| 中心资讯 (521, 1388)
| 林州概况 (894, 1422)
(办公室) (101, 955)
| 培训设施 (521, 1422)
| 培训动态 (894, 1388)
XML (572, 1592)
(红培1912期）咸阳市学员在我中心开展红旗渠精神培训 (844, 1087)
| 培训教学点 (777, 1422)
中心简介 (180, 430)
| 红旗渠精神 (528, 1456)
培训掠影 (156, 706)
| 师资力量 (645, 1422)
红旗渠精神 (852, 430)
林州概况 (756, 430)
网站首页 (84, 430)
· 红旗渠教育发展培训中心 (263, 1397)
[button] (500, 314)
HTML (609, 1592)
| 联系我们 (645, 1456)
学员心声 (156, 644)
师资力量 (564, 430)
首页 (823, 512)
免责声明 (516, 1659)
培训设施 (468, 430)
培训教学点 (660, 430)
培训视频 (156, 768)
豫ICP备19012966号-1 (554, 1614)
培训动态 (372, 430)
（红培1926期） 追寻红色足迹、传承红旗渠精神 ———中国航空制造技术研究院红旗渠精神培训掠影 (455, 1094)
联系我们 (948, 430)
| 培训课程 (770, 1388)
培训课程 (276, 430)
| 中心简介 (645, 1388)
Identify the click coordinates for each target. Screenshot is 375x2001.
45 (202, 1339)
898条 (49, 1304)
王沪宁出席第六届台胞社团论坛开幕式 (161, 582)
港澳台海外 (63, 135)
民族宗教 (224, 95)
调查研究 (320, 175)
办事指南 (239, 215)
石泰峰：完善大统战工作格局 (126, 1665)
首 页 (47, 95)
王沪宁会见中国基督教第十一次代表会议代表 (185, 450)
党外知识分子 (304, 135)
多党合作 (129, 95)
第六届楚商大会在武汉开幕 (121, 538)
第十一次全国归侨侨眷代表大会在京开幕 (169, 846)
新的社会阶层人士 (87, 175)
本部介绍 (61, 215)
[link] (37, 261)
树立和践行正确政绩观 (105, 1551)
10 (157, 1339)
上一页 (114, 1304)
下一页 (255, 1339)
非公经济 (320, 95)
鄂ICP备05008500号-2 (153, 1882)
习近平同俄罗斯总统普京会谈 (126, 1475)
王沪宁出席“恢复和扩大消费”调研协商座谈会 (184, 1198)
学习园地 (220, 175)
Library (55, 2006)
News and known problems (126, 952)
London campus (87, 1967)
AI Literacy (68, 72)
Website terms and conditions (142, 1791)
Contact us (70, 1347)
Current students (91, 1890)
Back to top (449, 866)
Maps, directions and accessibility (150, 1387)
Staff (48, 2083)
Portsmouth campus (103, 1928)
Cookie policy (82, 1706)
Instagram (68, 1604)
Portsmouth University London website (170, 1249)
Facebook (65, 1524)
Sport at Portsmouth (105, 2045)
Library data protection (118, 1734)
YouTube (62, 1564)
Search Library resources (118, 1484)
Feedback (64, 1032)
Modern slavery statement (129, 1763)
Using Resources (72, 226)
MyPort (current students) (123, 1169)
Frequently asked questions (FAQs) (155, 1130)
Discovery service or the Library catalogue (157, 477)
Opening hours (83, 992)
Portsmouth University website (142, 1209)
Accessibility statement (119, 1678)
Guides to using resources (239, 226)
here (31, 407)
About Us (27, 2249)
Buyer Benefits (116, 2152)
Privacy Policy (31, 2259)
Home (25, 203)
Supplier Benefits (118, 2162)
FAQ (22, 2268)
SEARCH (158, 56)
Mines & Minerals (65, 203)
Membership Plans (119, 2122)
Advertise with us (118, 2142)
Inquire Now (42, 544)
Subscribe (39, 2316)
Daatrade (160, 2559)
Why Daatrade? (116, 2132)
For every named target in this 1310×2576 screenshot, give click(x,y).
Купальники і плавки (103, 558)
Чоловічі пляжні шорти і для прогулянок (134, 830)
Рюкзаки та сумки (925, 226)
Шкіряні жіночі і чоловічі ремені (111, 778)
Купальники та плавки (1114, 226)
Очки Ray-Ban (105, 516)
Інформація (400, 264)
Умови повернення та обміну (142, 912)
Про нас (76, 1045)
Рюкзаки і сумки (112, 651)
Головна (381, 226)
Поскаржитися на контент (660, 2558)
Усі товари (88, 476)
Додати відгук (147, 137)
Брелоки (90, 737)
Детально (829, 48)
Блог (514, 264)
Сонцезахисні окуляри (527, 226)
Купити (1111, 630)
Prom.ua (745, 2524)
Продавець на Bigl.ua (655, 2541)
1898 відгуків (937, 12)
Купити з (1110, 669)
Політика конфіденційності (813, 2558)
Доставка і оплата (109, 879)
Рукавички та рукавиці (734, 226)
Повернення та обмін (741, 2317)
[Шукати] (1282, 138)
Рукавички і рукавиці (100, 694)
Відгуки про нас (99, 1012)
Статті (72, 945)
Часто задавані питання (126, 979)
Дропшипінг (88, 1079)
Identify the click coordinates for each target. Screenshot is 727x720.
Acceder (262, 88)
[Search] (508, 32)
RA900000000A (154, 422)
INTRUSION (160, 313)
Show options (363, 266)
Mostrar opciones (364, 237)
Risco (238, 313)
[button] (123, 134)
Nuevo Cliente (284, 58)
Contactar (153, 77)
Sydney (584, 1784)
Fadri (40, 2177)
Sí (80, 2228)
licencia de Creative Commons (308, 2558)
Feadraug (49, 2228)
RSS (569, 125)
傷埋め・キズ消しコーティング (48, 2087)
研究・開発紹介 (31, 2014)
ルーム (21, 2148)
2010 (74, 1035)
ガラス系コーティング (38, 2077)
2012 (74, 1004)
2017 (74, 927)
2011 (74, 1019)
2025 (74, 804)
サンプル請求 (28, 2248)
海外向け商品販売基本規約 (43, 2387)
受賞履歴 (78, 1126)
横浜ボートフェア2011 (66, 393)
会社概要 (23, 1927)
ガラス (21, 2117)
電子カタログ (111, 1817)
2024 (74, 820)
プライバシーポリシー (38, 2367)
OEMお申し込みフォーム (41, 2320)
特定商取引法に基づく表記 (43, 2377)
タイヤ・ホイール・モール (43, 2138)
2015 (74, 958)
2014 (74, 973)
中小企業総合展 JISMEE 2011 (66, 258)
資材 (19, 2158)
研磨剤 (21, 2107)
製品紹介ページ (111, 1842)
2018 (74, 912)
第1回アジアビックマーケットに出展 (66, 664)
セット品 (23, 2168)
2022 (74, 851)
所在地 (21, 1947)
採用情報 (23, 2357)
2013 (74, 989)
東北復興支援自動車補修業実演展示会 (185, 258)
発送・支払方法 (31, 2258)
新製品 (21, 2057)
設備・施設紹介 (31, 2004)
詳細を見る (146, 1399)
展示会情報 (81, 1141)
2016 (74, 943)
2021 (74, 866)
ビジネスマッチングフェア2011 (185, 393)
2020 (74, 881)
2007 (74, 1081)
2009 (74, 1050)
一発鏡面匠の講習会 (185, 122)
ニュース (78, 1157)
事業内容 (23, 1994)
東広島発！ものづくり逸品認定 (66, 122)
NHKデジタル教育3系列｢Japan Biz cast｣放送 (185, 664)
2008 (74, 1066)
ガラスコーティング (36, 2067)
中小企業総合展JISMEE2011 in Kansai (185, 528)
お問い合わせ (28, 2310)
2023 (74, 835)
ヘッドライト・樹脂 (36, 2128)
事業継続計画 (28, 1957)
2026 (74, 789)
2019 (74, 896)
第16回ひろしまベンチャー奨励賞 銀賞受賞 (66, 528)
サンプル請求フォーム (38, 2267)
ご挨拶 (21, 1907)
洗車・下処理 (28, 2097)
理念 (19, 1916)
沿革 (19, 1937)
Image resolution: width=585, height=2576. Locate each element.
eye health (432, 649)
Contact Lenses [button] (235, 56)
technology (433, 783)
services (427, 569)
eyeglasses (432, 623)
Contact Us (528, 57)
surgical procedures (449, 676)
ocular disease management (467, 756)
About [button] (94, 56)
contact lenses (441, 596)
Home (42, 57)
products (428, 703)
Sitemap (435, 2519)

--- --- ---

» What needs to be done: From the listing above, copy every line that holds the string "target".

» Response to this exercise:
Identify the click coordinates for each target. Screenshot is 375x2001.
For every named target in this 1310×2576 screenshot, give click(x,y).
Identify the click coordinates for each target. Screenshot is 727x720.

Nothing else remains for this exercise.